Alumni Feature: Mike Booth, SCS Instructor, The Prune (Class of 2006)

March 7, 2019

Meet Mike Booth, SCS Senior Cookery and Theory Instructor, Purchasing Agent, Sous Chef at The Prune Restaurant, and SCS Grad (2006).


I was born in the Okanagan, and moved to Ontario at a fairly young age. I have great memories of my grandpa standing behind the grill on a hot summer day, surrounded by orchards and mountains. His favourite meal was a mixed grill – steak, lamb and sausage – with various salads like potato, coleslaw, and so on. Vegetables were grown in the garden, and picked/pulled every afternoon for dinner that night. For dessert we would take turns churning vanilla ice cream using a hand-crank in the yard. I’d then go into the orchard and pick whatever fruit caught my eye – cherries, peaches, apricots, plums. Freshly churned ice cream and fruit still warm from the sun is a pretty good thing.


What is your favourite restaurant?

This one depends on my mood. A year or so ago I ate at Toqué! in Montreal. The food was amazing, and the service was exceptional. Unbelievable attention to detail. Today I will go with Vincenzo’s in K-W. Not really a restaurant, I know, but they make a killer sandwich. My go-to is soppressata on a panini bun with provolone, artichoke caponata, The Bomb, lettuce, green olives, hot peppers, mustard and mayo. Super messy.


What is your favourite cookbook?

It’s a toss up between Charcuterie by Michael Ruhlman and Brian Polcyn, and Eleven Madison Park by Daniel Humm and Will Guidara. The first is a go-to resource for ratios in patés, terrines and sausages. The latter is a beautiful book. Interesting food, great photography and, well, the recipes all work. It’s difficult to find a cookbook where all of the recipes work.


What is your guilty pleasure food?

Hmmmm…. I don’t really feel guilty about eating convenience foods, which is what I think is being asked here. I get a feeling of guilt when I think about fish and shellfish. I sometimes wonder how many shrimp are pulled from the water each day to end up at a Red Lobster or Las Vegas buffet. It actually hurts my head when I think about it. Update: The US imported roughly 1.4 BILLION pounds of shrimp in 2017. That is 4 MILLION pounds a day.

Oh, and Hawkins Cheezies for the win.


What food did you think was over-rated until you tried it?

I’ve always thought lobster was over-rated, and I still do. However, in 2013 we had a visiting Australian chef, Lennox Hastie, who had spent a number of years at Etxebarri in Spain. I ate this half lobster, grilled over wood fire. Holy mercy that was good.


Favourite knife or kitchen tool?

I love getting new kitchen tools, specifically useful ones. I have to say though that I get through most days with my chef knife, boning knife and my paring knife, Golden Thunder. There is a company called ThermoWorks that has some excellent thermometers and timers.

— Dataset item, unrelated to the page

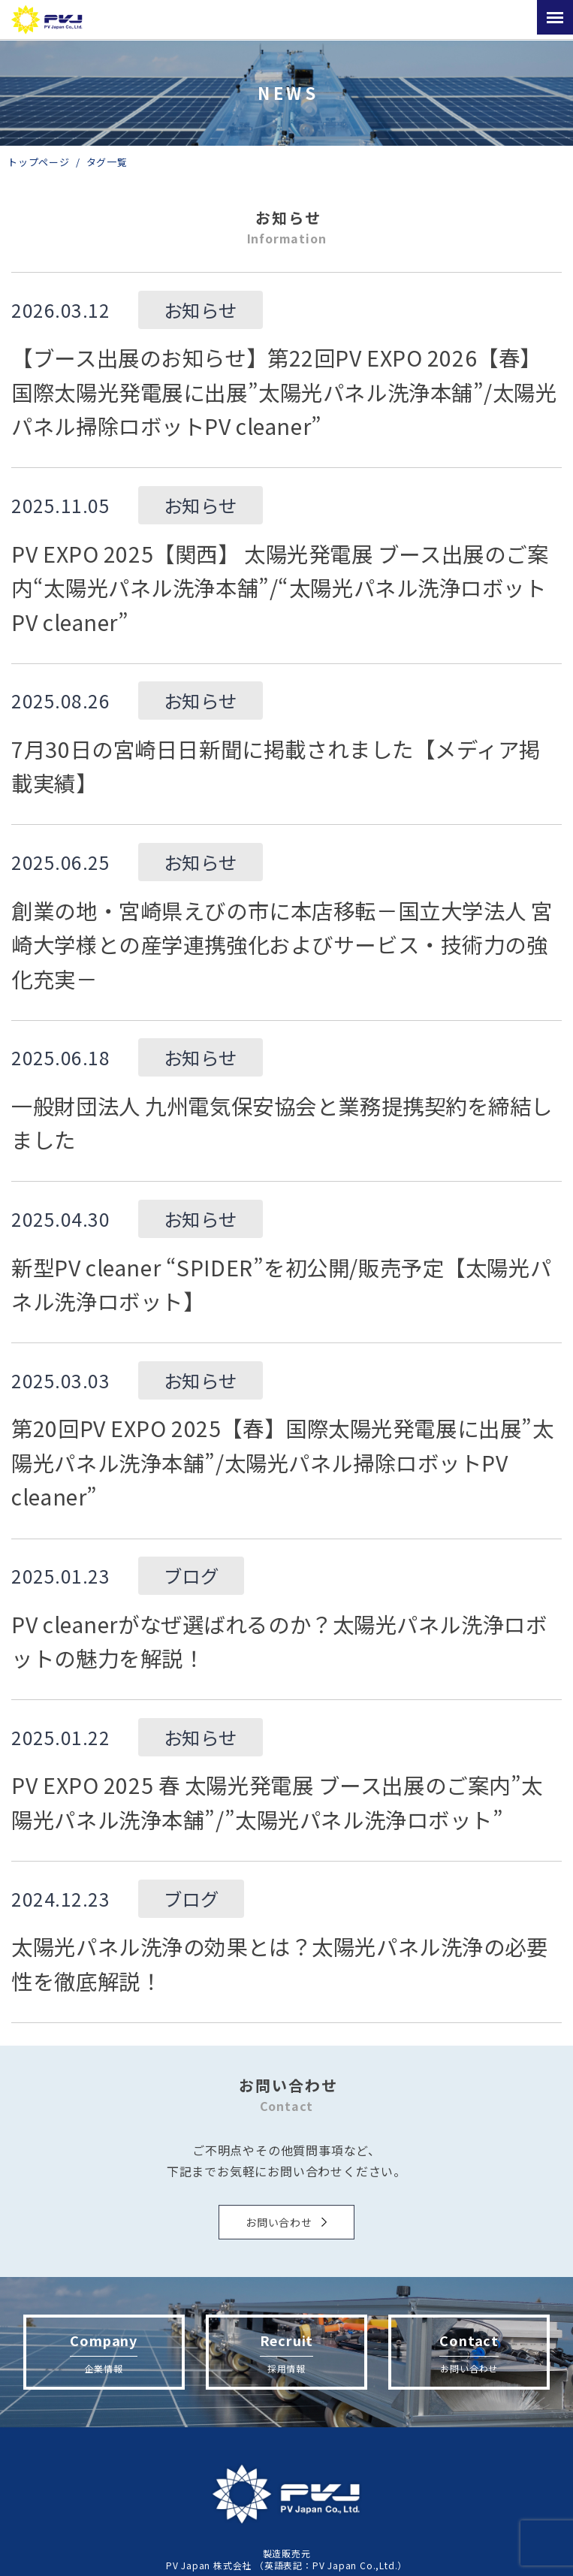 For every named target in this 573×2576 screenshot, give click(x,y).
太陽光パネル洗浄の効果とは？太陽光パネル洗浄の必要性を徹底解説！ (279, 1963)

I want to buy everything they have, but I manage to somehow reign it in.


What restaurant dish seemed the most intimidating, but is actually really easy to make?

Anything wrapped in puff pastry – Wellington, Coulibiac, etc.


Favourite ingredient you can’t get enough of right now?

Gochujang and gochugaru.


What is a new technique/flavour you are experimenting with currently?

We made a Ben Shewry Beef Shortrib recipe this year where they are basically given the Texas Style Barbeque treatment. If I recall correctly, we were in the 16 hour range for cook time. They were bleeping good. I’d like to play around using other cuts in this style. I’ve done a lot of smoking, but usually with cured product.


Are there any recipes from SCS you still use?

The bayaldi of vegetables. I think it is an Eric Ripert recipe. So simple and so delicious.


What is your best SCS memory?

There are actually too many to choose just one. In 2004, after living abroad for several years, I moved back to Canada to attend SCS. That’s 15 years of chefs school to choose from. I haven’t left, or seen Evil Dead 2, yet.